A poet could write a poem where they commemorate something.  They could also shift the perspective some and write about the commemoration itself.  As mentioned above, they could write about personal or impersonal events.

Although commemorating might generally be seen as positive, a poet could shift the perspective and write about a commemoration from a negative point of view.  They might write about the commemoration of a somber event.  They might also write about a person or group who was negatively impacted by an event that is being commemorated (e.g. a town with a sports team might commemorate a championship, while they town with the team that got defeated for the championship might not celebrate).  They might also write about someone with a negative emotion at an otherwise positive commemoration (i.e. an unhappy person at the party).

Here is an example poem that uses the idea of commemoration:

“This town was started,”
so the speech went,
“when all those years ago,
those determined pioneers,
who decided nothing would stop them,
no matter the cost,
decided this place,
would be a good spot,
to settle,
after two wagons broke down,
and no one had,
replacement wheels.”

Poem with an explanation: among the sands

The stars,
did not align,
as forests grew,
and cardinals cried,
among blue jays.

the camels wandered,
among the sands,
as blind men spoke,
of what they could,
no longer see.

The flock of birds,
among the trees,
saw in the sand,
haphazard paths,
but none did call,
with words or songs.

Mirages shimmered,
in the sun,
during the night,
that would not end.

The camels wandered,
among the sands,
and over the hills,
they disappeared.


This poem is about a man experiencing sadness after the death of his young daughter.  His daughter died, some weeks before, and the man is struggling with everything.

In his sorrow, the man has lost track of time (The stars, did not align), he has stopped shaving (as forests grew), and often his clothes don’t match (and cardinals cried, among blue jays).

The man symbolically, and at times literally, stumbles as he moves forward in his life (Aimlessly, the camels wandered, among the sands).  He keeps thinking of his daughter and can see her in his thoughts (as blind men spoke, of what they could, no longer see).

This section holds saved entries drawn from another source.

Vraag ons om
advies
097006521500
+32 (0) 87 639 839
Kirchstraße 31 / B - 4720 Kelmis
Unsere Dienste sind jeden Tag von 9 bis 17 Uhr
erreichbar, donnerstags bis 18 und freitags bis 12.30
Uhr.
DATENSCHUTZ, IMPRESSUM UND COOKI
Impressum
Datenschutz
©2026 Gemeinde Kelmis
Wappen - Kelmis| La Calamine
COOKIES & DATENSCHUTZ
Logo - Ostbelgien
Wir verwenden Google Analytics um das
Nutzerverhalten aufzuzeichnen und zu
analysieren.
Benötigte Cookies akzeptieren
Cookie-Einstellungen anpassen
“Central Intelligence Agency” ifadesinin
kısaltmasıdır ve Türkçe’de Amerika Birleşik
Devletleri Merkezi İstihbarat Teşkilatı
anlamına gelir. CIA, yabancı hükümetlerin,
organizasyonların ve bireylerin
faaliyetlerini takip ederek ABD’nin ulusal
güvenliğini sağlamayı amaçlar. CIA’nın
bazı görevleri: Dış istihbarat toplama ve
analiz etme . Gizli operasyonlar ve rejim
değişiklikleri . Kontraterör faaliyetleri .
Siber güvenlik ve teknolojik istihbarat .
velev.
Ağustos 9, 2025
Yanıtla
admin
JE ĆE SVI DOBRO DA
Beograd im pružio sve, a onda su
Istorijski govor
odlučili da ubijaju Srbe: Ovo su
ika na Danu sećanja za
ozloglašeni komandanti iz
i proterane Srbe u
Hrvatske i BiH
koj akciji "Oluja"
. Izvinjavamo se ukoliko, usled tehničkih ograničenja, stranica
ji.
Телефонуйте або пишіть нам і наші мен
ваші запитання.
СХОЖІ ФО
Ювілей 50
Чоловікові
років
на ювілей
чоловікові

People who know the man (The flock of birds, among the trees), see his condition (saw in the sand, haphazard paths), but they don’t have the words to say to him (but none did call, with words or songs).

The man keeps thinking of his daughter, but her image in his mind is blurry (Mirages shimmered, in the sun) as it is overwhelmed with his sadness (during the night, that would not end).

The man aimlessly moves on with his life (The camels wandered, among the sands) and the condition he is in, seems unending (and over the hills, they disappeared).